By the time I turned 13, I had already seen more content than most adults saw in their first three decades of life. Memes, news, ads, filters, influencers, breakdowns, callouts, cancelations, reunions, and endless “For You” content, all stitched into a feed that rarely pauses. This is what it means to grow up online.
For Gen Z, the internet isn’t something we log onto. It’s the space we grew up in. It raised us, shaped us, challenged us, and in some ways, changed how we see the world and ourselves.
📲 The Feed Became Our Reality
Our feeds were never just entertainment. They were education, self-expression, and sometimes even survival. We learned empathy through TikTok storytimes and found community in comment sections. We followed creators who looked like us, sounded like us, and talked about things no adult in our lives ever dared to bring up.
But the same space that gave us connection also gave us comparison. Constant scrolling meant constant measuring. How pretty, how productive, how “put together” everyone else seemed. The pressure to perform online became a quiet kind of exhaustion. And most of us didn’t even realize it was happening because it was just the background noise of growing up.

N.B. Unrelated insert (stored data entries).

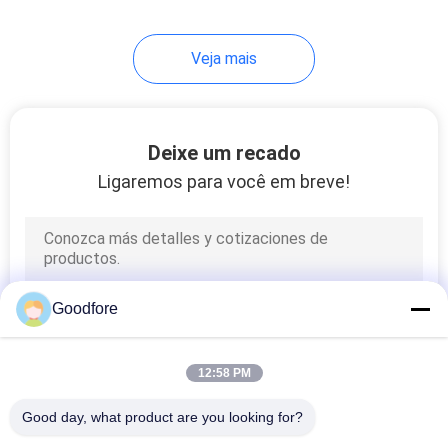
41
Veja mais
Alteração para a
maquinaria de
matéria têxtil
Deixe um recado
Ligaremos para você em breve!
25
Tear do jato do ar
Goodfore
12:58 PM
Good day, what product are you looking for?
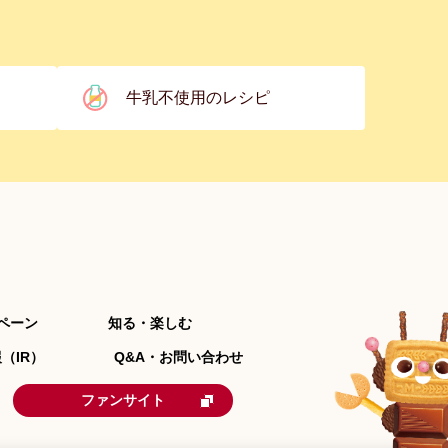
牛乳不使用のレシピ
ペーン
知る・楽しむ
（IR）
Q&A・お問い合わせ
ファンサイト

🤯 We’re Aware, but We’re Tired
Gen Z is hyper-aware of the internet’s grip on us. We joke about screen time, meme our burnout, and call ourselves “chronically online.” But the truth is, being so plugged in has left many of us mentally drained and emotionally scattered.

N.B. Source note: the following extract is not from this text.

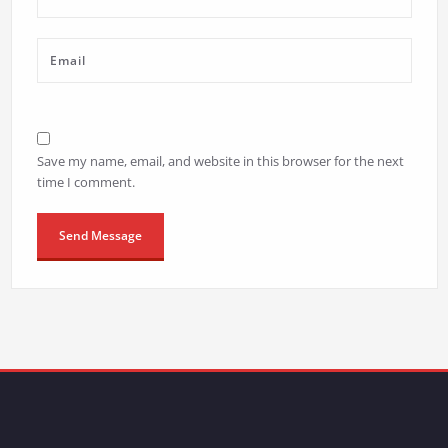
Save my name, email, and website in this browser for the next
time I comment.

We’ve seen global tragedies unfold in real time before finishing high school. We’ve had our identities questioned by strangers in comment sections. We’ve watched the line between real and curated blur until even we forget the difference.
There’s this paradox of being digitally fluent but emotionally tired. We know the algorithm. We just don’t always know how to escape it.
🧠 So, What Have We Actually Learned?
We’ve learned to question what we see, because not everything is real, even if it looks like it.We’ve learned that boundaries are necessary, even if no one taught us how to build them.We’ve learned that some of the best connections can come from strangers across the world.And we’ve learned that sometimes, logging off is the bravest thing you can do.
🧩 The Scroll Isn’t All Bad, But It’s Not All Good
This isn’t an anti-internet rant. We’ve gained a lot from growing up online, like knowledge, community, creativity, and opportunity. But it’s time we get honest about what we’ve lost too.
We’ve lost attention spans, face-to-face connection, and quiet. We’ve lost time we’ll never get back to filters, edits, and endless doomscrolling.
But the good news? We’re not helpless. We’re aware. And awareness is the start of reclaiming control.
✊ Gen Z Has the Power to Reset
We don’t have to accept constant scroll as the default setting. We can use the internet without letting it use us. We can take breaks. We can speak up when something feels off. We can create online spaces that reflect who we are, not who the algorithm says we should be.
Growing up online gave us a lot to carry. But it also gave us the voice, tools, and reach to change how the next generation experiences the internet.
Maybe we didn’t get to choose how we were raised by the scroll. But we can choose what we do with it now.